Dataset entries
--- START ---

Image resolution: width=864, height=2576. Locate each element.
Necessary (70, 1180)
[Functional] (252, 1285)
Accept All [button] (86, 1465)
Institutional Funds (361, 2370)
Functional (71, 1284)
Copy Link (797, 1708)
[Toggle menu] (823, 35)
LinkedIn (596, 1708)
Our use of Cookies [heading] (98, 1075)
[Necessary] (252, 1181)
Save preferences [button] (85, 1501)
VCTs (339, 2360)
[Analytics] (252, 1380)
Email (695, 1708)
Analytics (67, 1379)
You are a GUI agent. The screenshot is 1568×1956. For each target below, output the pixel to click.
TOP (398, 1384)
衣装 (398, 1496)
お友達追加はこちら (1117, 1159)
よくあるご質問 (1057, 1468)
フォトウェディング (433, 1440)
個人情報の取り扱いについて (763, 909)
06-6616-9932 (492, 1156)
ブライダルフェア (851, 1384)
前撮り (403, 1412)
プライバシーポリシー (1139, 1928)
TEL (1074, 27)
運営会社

--- END ---

● Exercise prompt
In the entries above, which lines hold the string "each"? Report all of them.

● Worked solution
Image resolution: width=864, height=2576. Locate each element.
You are a GUI agent. The screenshot is 1568×1956. For each target below, output the pixel to click.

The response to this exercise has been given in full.